After highlighting the Best of 2011, we at Suvudu decided to look at what is coming in 2012—and post those titles we think will be the best bets of the year!
Today’s 2012 Best Bet is The Wind Through the Keyhole by Stephen King
The Dark Tower saga by Stephen King is one of the triumphs of modern literature. The seven-book story of last gunslinger Roland Deschain and his unwavering drive to reach the Dark Tower is a cult favorite, King weaving together horror, science fiction, and fantasy. I am firmly convinced the Dark Tower—and not his horror—will be what King is remembered for long after he shuffles off his mortal coil.

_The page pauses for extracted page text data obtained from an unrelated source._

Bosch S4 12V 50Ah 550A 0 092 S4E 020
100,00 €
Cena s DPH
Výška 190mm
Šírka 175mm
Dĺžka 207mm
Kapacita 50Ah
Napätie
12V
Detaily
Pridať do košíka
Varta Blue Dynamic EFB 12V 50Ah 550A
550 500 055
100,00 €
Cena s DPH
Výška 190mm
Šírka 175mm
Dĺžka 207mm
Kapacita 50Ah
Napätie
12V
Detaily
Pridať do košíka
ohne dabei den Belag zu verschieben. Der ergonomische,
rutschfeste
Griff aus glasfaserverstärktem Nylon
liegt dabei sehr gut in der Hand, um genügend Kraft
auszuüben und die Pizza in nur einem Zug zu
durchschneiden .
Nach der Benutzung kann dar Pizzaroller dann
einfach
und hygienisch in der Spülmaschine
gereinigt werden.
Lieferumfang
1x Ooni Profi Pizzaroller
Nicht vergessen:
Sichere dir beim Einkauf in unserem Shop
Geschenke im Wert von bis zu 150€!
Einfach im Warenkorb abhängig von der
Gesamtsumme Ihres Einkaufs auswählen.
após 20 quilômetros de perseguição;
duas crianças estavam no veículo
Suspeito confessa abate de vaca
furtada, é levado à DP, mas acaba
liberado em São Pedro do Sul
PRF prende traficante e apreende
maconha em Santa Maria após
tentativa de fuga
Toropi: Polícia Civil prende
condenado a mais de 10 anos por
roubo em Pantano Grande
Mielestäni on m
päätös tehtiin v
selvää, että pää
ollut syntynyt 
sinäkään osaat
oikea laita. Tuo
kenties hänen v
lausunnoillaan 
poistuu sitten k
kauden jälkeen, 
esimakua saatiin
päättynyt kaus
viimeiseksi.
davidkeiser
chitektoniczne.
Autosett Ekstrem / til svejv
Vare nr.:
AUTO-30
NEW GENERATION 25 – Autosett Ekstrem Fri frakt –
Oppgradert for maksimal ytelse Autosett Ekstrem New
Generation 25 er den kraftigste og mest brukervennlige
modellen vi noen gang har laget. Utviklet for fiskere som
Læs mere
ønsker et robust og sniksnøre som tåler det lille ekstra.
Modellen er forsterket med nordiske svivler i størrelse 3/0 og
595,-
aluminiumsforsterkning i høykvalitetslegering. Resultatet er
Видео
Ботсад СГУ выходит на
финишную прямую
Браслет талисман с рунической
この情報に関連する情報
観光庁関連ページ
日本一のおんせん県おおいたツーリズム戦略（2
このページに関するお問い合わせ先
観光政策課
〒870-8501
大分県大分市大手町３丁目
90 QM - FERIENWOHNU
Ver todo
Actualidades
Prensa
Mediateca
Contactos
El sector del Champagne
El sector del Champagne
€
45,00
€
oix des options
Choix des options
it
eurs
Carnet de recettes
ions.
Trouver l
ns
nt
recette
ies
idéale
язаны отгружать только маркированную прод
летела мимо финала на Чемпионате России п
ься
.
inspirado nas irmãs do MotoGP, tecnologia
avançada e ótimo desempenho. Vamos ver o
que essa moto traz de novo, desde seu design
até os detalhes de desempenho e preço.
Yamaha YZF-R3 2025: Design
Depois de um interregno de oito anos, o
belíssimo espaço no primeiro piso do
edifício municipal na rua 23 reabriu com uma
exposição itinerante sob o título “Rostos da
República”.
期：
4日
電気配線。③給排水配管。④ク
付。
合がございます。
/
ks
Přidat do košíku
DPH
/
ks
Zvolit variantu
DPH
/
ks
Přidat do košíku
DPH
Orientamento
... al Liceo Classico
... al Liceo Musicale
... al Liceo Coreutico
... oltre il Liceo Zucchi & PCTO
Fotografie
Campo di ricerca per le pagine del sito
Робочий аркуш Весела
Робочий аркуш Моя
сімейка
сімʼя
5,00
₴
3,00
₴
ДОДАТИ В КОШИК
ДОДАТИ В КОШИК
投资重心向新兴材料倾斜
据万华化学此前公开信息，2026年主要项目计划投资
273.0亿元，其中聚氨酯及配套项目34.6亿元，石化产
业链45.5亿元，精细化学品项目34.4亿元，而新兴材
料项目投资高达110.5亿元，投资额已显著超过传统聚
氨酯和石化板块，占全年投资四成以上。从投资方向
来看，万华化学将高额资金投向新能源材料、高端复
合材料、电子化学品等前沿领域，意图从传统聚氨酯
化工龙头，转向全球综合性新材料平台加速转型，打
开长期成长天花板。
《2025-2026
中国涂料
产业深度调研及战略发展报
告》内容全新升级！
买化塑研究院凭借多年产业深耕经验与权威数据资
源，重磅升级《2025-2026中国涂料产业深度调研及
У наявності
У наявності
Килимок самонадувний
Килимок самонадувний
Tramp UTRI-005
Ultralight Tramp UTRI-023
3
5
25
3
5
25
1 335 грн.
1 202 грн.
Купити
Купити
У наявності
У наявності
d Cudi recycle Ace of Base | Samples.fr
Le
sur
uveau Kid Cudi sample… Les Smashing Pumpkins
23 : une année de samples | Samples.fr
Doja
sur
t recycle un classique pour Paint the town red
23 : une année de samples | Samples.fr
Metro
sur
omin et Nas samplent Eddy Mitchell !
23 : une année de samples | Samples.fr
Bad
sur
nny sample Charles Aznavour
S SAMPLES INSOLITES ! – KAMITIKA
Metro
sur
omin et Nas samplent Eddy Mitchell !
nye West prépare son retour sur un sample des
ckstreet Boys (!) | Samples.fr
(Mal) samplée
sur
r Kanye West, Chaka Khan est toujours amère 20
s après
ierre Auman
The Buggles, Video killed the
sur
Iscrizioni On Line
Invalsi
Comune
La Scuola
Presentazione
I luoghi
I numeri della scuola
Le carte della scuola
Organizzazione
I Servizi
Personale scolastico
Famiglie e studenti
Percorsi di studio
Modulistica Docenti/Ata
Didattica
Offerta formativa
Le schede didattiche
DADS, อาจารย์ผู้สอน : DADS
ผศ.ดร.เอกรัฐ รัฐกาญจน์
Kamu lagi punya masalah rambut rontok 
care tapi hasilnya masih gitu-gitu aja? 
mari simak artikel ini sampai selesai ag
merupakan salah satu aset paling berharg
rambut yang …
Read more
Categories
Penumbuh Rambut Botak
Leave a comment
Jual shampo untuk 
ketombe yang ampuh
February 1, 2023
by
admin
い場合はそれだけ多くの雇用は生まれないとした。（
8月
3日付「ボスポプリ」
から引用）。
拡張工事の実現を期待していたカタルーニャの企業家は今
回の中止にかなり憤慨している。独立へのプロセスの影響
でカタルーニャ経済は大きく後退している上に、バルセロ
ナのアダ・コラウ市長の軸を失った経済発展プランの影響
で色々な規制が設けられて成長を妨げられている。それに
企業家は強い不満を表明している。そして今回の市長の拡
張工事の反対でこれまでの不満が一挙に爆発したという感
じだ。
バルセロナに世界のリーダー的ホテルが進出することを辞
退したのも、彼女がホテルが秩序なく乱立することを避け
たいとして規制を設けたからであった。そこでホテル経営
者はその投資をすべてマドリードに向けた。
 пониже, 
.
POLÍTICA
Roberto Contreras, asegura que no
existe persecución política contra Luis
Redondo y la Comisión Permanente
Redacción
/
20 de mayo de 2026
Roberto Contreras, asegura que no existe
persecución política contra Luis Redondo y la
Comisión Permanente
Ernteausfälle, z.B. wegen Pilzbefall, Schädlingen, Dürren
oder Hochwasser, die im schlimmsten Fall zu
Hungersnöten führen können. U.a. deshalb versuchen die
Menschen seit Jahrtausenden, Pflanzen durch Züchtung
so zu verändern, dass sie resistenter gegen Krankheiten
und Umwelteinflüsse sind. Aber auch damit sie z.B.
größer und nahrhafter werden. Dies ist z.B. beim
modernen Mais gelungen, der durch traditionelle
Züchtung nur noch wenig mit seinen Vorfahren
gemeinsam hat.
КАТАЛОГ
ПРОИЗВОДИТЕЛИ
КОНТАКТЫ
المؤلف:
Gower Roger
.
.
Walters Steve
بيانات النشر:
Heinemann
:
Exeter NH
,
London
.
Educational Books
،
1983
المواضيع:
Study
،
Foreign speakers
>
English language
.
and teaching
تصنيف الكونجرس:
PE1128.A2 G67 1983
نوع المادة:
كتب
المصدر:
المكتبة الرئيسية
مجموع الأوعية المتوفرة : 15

Many fans of the Dark Tower saga thought Roland’s story over. But as a long time Dark Tower fan, I knew the door to Roland’s world opens quite on its own to Stephen King. There was a chance he would return to his opus. That door opened last year. The Wind Through the Keyhole is a novel that fits into the middle of Roland’s story, filling in the narrative that takes place between Wizard & Glass and Wolves of the Calla.
Here is a bit more about The Wind Through the Keyhole:
We join Roland and his ka-tet as a ferocious storm halts their progress along the Path of the Beam. As they shelter from the screaming wind and snapping trees, Roland tells them not just one strange tale, but two – and in doing so sheds fascinating light on his own troubled past.
In his early days as a gunslinger, in the guilt ridden year following his mother’s death, Roland is sent by his father to a ranch to investigate a recent slaughter. Here Roland discovers a bloody churn of bootprints, clawed animal tracks and terrible carnage – evidence that the ’skin-man’, a shape shifter, is at work. There is only one surviving witness: a brave but terrified boy called Bill Streeter.
Roland, himself only a teenager, calms the boy by reciting a story from the Book of Eld that his mother used to read to him at bedtime, The Wind Through The Keyhole. ‘A person’s never too old for stories,’ he says to Bill. ‘Man and boy, girl and woman, we live for them.’
The Wind Through the Keyhole is a book Stephen King fans never thought would exist, an addition to a series that is beloved by millions of readers. It also has a Patrick Rothfuss-like story within a story within a story, a structure that I love. I have no doubt it will hit #1 on the New York Times list and early readers have loved the book.
It will be one of the best books in 2012. Of that I have no doubt.